In the video, McClain tells agents, “Let me go. I am an introvert. Please respect the limits I speak. ‘
Paramedics have administered 500 milligrams of a sedative to calm him down, police said. He was on the floor for 15 minutes with several officers and paramedics standing by. McClain, a massage therapist and self-taught violinist, suffered cardiac arrest and was later declared brain dead and earning a living.
A forensic pathologist was unable to pinpoint exactly what led to his death, but said physical exertion during the confrontation likely contributed.
An officer reported the photos to the internal affairs department of the department on Thursday. Wilson said she had heard of the investigation that day and ordered the investigators to make it their top priority.
The investigation was completed Monday and the results, including the photos, will be made public after the police provide an assessment and Wilson decides how to respond, Longshore said.

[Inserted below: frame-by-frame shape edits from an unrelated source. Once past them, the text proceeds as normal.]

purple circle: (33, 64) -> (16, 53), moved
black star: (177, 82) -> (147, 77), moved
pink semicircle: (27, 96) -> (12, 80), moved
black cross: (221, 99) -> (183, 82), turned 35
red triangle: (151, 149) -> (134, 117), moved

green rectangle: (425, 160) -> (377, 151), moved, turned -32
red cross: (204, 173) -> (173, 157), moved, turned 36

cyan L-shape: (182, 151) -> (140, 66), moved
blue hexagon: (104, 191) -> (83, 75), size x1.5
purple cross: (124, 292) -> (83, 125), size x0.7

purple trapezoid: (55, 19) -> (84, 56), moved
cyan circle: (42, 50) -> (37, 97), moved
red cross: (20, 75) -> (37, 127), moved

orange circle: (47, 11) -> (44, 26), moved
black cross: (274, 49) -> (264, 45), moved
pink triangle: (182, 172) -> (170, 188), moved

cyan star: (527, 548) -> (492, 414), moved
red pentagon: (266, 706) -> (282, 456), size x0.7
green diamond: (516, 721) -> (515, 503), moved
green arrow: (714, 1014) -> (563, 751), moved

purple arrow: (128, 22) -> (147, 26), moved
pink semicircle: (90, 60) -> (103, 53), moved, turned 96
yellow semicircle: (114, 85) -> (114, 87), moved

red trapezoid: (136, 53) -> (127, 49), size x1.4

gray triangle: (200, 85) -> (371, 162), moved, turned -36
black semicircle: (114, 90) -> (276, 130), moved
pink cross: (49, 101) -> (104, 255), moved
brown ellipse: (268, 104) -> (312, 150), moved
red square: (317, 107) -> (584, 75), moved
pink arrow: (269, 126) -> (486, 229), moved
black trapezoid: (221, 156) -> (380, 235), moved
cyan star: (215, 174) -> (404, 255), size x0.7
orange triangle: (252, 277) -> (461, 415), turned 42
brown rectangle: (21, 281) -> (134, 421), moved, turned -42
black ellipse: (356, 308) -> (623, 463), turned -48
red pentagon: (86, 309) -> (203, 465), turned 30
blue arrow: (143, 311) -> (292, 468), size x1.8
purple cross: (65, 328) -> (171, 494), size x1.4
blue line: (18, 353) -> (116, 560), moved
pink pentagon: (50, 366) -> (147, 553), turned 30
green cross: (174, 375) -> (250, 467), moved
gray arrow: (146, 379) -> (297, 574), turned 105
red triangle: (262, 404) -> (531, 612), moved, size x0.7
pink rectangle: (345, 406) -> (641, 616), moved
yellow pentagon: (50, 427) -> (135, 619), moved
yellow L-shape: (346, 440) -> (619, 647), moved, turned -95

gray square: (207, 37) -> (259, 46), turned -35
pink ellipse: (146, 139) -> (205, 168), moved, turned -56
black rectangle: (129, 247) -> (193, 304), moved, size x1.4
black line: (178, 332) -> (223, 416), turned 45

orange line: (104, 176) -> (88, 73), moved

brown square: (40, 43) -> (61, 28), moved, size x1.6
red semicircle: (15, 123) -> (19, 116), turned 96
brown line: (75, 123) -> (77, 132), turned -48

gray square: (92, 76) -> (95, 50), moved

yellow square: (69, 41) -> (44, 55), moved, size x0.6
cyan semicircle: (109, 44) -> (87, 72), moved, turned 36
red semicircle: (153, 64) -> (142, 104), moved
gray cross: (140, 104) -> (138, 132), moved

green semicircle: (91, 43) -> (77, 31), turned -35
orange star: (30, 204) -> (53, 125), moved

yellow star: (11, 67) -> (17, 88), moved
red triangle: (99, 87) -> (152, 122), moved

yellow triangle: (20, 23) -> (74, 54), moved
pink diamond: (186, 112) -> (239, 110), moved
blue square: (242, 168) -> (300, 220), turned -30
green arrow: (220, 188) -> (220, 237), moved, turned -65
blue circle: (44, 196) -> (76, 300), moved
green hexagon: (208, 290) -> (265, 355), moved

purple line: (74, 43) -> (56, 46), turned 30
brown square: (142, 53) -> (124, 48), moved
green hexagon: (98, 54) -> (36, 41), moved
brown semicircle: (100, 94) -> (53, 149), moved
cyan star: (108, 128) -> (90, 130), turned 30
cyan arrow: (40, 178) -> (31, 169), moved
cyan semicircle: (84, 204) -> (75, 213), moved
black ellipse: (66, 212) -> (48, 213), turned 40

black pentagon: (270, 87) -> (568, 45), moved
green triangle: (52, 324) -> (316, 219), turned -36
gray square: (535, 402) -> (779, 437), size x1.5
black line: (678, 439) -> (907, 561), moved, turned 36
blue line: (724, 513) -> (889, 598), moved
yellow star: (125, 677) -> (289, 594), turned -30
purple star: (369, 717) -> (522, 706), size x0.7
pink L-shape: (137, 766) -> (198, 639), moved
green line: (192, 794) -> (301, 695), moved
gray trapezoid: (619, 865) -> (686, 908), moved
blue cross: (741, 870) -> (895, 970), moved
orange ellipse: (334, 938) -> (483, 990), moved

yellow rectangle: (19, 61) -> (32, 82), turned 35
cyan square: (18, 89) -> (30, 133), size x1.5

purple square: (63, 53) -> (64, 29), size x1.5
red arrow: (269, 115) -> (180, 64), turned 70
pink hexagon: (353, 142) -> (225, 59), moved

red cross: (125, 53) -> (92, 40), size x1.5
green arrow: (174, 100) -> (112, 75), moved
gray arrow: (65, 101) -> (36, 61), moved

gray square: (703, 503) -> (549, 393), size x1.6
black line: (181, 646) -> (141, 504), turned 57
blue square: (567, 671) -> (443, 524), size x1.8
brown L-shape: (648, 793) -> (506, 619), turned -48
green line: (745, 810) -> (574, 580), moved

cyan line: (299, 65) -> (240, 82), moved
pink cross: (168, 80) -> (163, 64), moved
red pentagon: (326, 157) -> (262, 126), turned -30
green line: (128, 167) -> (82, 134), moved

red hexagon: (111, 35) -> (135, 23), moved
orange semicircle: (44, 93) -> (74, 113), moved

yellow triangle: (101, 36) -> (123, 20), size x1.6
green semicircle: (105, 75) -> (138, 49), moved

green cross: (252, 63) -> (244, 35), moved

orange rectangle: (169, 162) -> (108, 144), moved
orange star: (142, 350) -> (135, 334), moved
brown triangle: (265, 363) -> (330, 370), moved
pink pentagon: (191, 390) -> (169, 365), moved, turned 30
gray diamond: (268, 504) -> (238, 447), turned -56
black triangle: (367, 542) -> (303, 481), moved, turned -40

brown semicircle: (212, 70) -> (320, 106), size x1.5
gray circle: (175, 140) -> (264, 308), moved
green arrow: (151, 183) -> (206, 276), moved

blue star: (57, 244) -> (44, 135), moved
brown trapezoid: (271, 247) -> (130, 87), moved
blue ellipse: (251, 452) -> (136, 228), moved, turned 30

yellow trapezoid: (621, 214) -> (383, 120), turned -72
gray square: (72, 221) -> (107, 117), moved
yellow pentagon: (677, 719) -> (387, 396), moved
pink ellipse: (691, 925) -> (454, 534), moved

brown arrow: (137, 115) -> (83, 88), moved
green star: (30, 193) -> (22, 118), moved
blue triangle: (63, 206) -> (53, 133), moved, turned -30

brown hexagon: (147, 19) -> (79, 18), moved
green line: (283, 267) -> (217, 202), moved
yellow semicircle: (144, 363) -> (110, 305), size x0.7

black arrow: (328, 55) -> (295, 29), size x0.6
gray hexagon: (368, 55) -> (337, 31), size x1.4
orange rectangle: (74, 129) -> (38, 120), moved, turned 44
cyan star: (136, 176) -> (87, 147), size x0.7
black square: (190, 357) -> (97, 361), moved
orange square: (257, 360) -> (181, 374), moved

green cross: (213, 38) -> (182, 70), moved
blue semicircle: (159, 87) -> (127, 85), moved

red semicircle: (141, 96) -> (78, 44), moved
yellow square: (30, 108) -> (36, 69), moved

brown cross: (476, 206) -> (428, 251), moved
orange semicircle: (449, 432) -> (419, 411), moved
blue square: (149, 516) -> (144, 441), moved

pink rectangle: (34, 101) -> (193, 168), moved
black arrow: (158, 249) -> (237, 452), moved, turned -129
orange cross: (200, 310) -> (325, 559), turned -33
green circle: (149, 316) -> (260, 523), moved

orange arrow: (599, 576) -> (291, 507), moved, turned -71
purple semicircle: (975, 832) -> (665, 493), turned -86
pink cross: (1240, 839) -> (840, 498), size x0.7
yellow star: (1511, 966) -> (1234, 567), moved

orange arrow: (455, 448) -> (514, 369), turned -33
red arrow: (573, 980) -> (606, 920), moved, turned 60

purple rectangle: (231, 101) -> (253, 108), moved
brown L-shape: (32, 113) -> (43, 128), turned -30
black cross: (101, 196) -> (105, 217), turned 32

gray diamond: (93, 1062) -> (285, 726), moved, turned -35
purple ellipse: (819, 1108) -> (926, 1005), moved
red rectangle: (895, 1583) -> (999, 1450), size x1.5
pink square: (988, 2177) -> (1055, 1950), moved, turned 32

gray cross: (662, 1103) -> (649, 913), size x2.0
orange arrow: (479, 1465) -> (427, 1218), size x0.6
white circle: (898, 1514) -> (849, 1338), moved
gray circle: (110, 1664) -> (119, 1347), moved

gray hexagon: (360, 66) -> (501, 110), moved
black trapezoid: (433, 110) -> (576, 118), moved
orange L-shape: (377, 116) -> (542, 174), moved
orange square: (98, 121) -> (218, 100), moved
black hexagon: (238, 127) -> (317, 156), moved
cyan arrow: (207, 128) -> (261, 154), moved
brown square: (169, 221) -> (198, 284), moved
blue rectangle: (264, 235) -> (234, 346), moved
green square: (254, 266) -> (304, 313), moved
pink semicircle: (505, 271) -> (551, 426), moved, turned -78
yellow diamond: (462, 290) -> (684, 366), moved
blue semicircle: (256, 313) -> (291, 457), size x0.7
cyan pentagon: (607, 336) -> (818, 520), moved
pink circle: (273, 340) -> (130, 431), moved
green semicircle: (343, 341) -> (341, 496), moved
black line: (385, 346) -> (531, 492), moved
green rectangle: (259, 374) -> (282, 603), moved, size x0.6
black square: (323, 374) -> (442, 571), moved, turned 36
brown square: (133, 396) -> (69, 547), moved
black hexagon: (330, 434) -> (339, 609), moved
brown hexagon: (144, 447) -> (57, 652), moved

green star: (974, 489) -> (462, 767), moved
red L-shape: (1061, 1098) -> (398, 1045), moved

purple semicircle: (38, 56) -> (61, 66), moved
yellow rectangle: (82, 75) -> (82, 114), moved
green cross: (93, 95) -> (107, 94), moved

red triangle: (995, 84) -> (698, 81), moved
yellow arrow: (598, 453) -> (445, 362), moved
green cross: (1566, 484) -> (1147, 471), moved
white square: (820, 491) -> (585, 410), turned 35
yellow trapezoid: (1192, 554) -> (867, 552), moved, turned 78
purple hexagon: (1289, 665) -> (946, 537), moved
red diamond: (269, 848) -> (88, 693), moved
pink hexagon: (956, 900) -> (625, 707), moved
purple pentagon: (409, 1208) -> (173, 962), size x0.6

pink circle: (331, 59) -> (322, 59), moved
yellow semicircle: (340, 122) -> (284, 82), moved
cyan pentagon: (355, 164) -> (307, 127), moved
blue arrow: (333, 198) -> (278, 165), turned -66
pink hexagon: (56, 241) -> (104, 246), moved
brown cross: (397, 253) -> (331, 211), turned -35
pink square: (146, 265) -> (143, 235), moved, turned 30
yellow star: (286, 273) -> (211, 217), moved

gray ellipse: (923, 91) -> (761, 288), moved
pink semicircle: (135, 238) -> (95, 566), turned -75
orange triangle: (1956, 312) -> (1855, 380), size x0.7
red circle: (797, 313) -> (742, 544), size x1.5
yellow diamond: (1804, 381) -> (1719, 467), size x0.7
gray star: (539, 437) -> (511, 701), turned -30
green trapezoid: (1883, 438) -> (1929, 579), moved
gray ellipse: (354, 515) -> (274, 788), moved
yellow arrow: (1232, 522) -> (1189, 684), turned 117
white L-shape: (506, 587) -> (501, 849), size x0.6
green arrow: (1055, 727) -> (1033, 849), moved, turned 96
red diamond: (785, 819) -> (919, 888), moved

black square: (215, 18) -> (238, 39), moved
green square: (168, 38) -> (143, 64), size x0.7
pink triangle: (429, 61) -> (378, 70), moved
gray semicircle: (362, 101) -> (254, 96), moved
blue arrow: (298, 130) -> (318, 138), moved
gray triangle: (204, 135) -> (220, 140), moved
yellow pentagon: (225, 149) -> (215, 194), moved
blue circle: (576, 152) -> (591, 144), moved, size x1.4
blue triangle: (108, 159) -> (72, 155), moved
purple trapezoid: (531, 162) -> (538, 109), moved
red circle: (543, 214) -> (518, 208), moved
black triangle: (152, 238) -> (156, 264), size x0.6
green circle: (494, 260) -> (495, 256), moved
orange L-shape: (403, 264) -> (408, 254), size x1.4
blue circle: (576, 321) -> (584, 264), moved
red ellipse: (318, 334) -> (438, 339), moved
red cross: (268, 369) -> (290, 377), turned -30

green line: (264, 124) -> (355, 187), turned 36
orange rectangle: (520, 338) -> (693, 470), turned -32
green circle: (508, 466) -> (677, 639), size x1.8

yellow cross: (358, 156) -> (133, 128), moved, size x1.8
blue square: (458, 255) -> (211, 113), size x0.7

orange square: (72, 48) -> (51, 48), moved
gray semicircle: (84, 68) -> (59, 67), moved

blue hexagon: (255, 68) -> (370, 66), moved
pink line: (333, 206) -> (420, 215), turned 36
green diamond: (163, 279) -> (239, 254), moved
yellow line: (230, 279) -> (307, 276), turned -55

The chief’s decision may be appealed by the investigated agents, which would delay publication of the results, he said.
McClain’s family said the photos were a “new low” for the department.
“ This is a department where agents took on an innocent young black man for no reason, committed excessive violence for fifteen minutes – including two carotid arteries – begging for his life, joking when he vomited and threatening to tease a dog at him for not lying still while he was dying, “the family said in a statement.
The three agents who detained McClain were not prosecuted after an investigation by the prosecutor, but Democratic Governor Jared Polis ordered Colorado attorney general Phil Weiser to reopen and possibly prosecute the investigation last week.
Police have been criticized for wearing riot gear and using pepper spray against some people during a protest Saturday against McClain’s death, including a violin vigil, but have denied allegations of tear gas use. Wilson defended her officers’ response to what she described as a group of agitators in an otherwise peaceful protest.
“Those who didn’t do it the right way were those agitators who were arming, putting on helmets and gas masks and throwing rocks at my officers,” Wilson told KUSA-TV.